We have received the very sad news that Québec playwright, sculptor and novelist Jovette Marchessault passed away on Dec. 31. She was 74 (1938-2012). Celebrated for her outstanding, original and beautiful body of dramatic works, she was, in fact, the first Québec woman to create a major dramatic feminist oeuvre:

Vaches de Nuit (Night Cows)
La Saga des poules mouillées (Saga of the Wet Hens)
La Terre est trop courte (The Edge of Earth is Too Near)
Violette Leduc (Violette Leduc)
Anaïs dans la queue de la comète
Le Voyage magnifique d’Emily Carr (The Magnificent Voyage of Emily Carr)
Le Lion de Bangor
Madame Blavatsky
spirite
Le Pérégrin chérubinique

Often interpreted by Pol Pelletier, she was – visionary poet, feminist, lesbian – the leading pioneer playwright in the emergence in Québec of an impressive cohort of feminist playwrights in the 1980s and continuing until today.

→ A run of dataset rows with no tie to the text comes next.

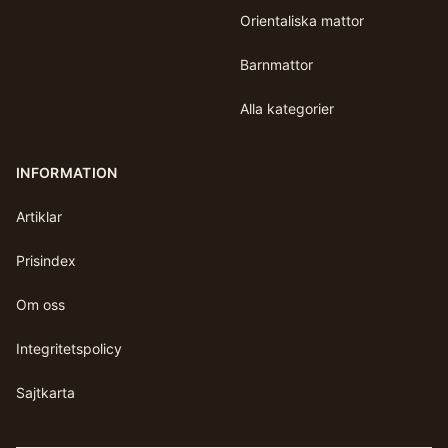
Orientaliska mattor
Barnmattor
Alla kategorier
INFORMATION
Artiklar
Prisindex
Om oss
Integritetspolicy
Sajtkarta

Marchessault’s fiction titles include Like a Child of the Earth, Mother of the Grass, and White Pebbles in the Dark Forest, the three volumes in her autobiographical trilogy, winner of the Prix France-Québec in 1976.

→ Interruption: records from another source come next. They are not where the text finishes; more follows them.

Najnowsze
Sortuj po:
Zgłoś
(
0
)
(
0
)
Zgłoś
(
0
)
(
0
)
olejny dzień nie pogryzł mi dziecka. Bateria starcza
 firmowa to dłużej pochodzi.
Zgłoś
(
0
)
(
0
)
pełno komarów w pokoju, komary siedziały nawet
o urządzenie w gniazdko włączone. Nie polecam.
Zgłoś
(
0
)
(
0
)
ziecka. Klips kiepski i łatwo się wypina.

Her pride in her First Nations heritage, her profound resonance with the natural world and her close touch with those who had been marginalized for one reason or other by society gave her an artist’s voice of major significance and resonance. Her integrity in remaining true to her own path has been amazing through the decades. She was an intensely practical person closely attached to the material world and, at the same time, a visionary beacon whose death leaves an aching void.